Mungkin gue dan Rara sangat bahagia di hubungan ini, selama ini. Sayangnya, meski orangtua gue selalu melempar senyum ke arah Rara, menyayanginya juga. Tapi ortu gue gak setuju sama hubungan kita, mereka gak bisa nerima kalau anaknya punya hubungan sama orang yang beda keyakinan.
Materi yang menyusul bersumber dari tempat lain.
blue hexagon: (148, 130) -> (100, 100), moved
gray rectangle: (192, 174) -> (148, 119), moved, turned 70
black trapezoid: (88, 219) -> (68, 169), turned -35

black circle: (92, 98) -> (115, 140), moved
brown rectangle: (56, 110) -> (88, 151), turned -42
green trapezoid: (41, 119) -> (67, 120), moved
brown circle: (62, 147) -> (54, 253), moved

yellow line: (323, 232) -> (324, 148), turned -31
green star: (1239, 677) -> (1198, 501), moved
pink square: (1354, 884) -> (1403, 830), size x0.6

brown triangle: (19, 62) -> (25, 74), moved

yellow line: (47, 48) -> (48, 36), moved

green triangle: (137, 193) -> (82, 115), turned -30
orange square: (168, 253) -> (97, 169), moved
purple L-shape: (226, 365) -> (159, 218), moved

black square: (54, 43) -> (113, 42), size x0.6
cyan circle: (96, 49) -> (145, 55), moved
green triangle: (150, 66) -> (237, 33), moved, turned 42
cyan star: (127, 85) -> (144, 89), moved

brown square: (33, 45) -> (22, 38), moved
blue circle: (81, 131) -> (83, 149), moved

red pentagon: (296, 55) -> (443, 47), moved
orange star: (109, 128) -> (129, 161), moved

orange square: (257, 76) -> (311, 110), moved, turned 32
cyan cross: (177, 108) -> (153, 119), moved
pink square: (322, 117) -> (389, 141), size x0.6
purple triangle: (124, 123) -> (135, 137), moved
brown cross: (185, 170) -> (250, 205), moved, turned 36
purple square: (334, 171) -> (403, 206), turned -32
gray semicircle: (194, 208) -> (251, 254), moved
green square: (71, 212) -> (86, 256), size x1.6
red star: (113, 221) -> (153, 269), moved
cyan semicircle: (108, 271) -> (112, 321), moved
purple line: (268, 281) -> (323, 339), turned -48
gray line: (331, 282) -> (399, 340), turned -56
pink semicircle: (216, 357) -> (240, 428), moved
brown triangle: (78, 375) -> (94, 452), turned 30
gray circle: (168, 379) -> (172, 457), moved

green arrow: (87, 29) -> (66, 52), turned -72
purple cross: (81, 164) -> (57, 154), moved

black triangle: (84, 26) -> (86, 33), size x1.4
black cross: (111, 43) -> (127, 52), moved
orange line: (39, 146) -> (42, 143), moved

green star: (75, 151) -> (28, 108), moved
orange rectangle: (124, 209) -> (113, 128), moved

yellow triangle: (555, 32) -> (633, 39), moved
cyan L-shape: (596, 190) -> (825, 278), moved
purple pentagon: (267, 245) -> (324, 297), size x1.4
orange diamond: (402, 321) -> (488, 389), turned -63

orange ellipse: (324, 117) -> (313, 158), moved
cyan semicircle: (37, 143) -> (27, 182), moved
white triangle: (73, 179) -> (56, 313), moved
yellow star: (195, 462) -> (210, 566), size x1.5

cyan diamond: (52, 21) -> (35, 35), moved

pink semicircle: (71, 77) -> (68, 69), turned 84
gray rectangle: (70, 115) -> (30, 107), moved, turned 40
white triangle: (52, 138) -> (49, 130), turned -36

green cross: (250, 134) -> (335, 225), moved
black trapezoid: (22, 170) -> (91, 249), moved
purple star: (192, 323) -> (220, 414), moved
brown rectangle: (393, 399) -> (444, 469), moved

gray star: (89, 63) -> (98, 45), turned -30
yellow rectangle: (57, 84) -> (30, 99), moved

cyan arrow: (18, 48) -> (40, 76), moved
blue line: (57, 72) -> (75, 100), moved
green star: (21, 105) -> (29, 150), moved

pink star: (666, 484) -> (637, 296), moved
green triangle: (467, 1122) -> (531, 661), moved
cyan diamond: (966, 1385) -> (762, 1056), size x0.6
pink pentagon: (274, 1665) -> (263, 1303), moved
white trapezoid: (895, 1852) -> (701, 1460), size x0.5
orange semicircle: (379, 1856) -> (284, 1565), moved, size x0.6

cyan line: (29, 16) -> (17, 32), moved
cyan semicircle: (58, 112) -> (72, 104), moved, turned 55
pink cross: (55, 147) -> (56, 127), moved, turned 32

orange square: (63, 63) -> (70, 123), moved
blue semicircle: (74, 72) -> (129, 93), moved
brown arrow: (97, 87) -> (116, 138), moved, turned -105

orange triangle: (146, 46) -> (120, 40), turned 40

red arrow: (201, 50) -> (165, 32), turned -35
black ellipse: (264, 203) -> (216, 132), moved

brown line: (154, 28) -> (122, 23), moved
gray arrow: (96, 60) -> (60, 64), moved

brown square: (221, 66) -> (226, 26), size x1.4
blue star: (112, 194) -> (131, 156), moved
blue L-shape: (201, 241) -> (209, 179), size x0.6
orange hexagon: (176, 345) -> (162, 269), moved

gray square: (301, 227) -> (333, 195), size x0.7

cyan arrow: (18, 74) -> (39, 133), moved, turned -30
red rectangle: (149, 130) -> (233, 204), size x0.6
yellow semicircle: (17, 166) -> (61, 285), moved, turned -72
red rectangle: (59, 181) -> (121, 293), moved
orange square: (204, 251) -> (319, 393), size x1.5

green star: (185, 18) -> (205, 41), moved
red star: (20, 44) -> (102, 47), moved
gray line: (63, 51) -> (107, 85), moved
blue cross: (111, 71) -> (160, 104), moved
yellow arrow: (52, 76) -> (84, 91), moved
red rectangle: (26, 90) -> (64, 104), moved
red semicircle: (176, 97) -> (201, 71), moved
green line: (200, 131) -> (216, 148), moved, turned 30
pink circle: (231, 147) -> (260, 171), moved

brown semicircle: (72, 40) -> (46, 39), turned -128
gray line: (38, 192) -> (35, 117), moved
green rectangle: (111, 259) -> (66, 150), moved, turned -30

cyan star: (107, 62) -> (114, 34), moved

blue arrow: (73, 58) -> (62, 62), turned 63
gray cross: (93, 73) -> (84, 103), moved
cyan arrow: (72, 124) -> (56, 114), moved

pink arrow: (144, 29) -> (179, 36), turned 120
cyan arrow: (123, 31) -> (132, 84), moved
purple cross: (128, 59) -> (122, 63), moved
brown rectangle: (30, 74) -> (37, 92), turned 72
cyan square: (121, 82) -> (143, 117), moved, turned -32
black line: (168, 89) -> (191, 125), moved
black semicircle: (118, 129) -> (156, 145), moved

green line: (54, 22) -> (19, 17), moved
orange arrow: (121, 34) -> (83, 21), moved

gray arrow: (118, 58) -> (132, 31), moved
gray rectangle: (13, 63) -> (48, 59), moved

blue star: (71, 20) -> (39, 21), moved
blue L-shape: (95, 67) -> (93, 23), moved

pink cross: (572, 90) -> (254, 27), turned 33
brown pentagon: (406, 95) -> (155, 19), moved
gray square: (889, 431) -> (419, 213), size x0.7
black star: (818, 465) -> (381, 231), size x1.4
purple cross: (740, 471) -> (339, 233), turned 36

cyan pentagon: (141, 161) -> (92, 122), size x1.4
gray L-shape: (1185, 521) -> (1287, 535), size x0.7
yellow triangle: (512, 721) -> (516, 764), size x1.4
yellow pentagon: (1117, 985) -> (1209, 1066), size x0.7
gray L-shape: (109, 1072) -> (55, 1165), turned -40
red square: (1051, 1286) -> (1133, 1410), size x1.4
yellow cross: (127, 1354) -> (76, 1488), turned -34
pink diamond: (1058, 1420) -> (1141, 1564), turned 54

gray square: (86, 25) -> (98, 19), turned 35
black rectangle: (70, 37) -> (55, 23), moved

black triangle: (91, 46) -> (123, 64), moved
Mama gue selalu bilang, "Do, Mama terima gadis manapun yang kamu mau. Tapi satu syarat dari Mama, dia harus seiman sama kita," Mama ngasih gue syarat yang bener-bener gak bisa ditolak. Tapi kenyataannya, Rara, orang yang lagi gue perjuangin ini udah pengecualian terbesar bagi Mama.

"Ma, tapi Aldo sayang sama Rara, Ma," jawab gue setiap kali Mama ngomongin ini.

"Kamu lebih sayang Rara atau Mama? Mama kasih kamu kebebasan, tapi ini satu-satunya pinta Mama, Do. Rara anak baik, Mama gak ada masalah sama kepribadiannya, atau sama keluarganya. Yang Mama permasalahkan itu keyakinannya, kita beda. Kamu ngerti gak kekhawatiran Mama?"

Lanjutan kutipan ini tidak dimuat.